Au terme des dix années de conservation, trois choix s’offrent à la femme : « Elle peut décider simplement de détruire ses ovocytes, de les céder à la recherche scientifique, ou de les donner à une autre femme désireuse d’enfanter », précise Romain Imbert.
Un phénomène en hausse
S’il n’existe pas de statistiques sur le nombre de congélations effectuées chaque année en Belgique, l’ensemble des médecins interrogés sont unanimes : on assiste à une explosion de la demande.

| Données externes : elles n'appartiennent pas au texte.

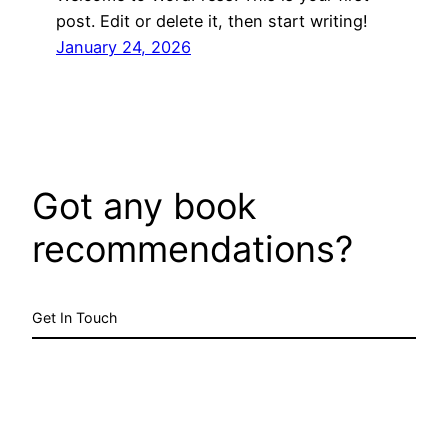
post. Edit or delete it, then start writing!
January 24, 2026
Got any book
recommendations?
Get In Touch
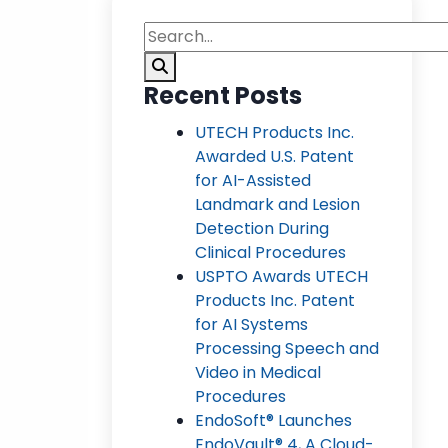
Recent Posts
UTECH Products Inc.
Awarded U.S. Patent
for AI-Assisted
Landmark and Lesion
Detection During
Clinical Procedures
USPTO Awards UTECH
Products Inc. Patent
for AI Systems
Processing Speech and
Video in Medical
Procedures
EndoSoft® Launches
EndoVault® 4, A Cloud-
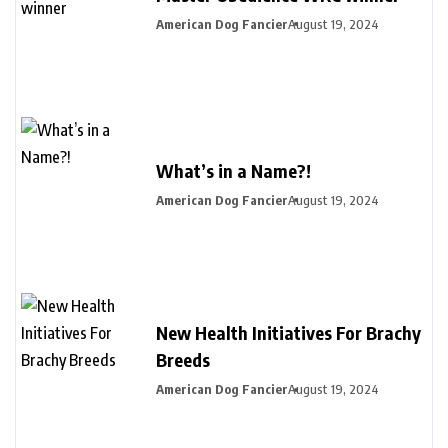
American Dog Fancier
August 19, 2024
What’s in a Name?!
American Dog Fancier
August 19, 2024
New Health Initiatives For Brachy
Breeds
American Dog Fancier
August 19, 2024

A Brussels IVF, 300 femmes ont congelé leurs ovocytes en 2022, contre 162 en 2021, et seulement 18 en 2010. Outre le bouche-à-oreille, cette augmentation s’explique par la déstigmatisation de la pratique. « Avant, c’était quelque chose qui ne se disait pas trop. Si on congelait ses ovocytes, c’était parce qu’on était seul, qu’on n’avait pas de partenaire. Il y avait une dimension assez négative, estime Romain Imbert. Aujourd’hui, les patientes arrivent beaucoup moins en longeant les murs. Elles veulent simplement utiliser une option qui s’offre à elles ».
« Le problème c’est que la biologie de la femme ne suit pas cette évolution sociétale »
Cette hausse va également de pair avec l’évolution de la société. L’âge auquel les jeunes s’établissent dans une relation stable recule, et les impératifs financiers entrent également en ligne de compte. « Le problème c’est que la biologie de la femme ne suit pas cette évolution sociétale, pointe Michel De Vos. Donc les fenêtres d’opportunité pour tomber enceinte deviennent de plus en plus étroites. Congeler ses ovocytes permet ainsi de s’octroyer un petit bonus de temps », conclut le gynécologue.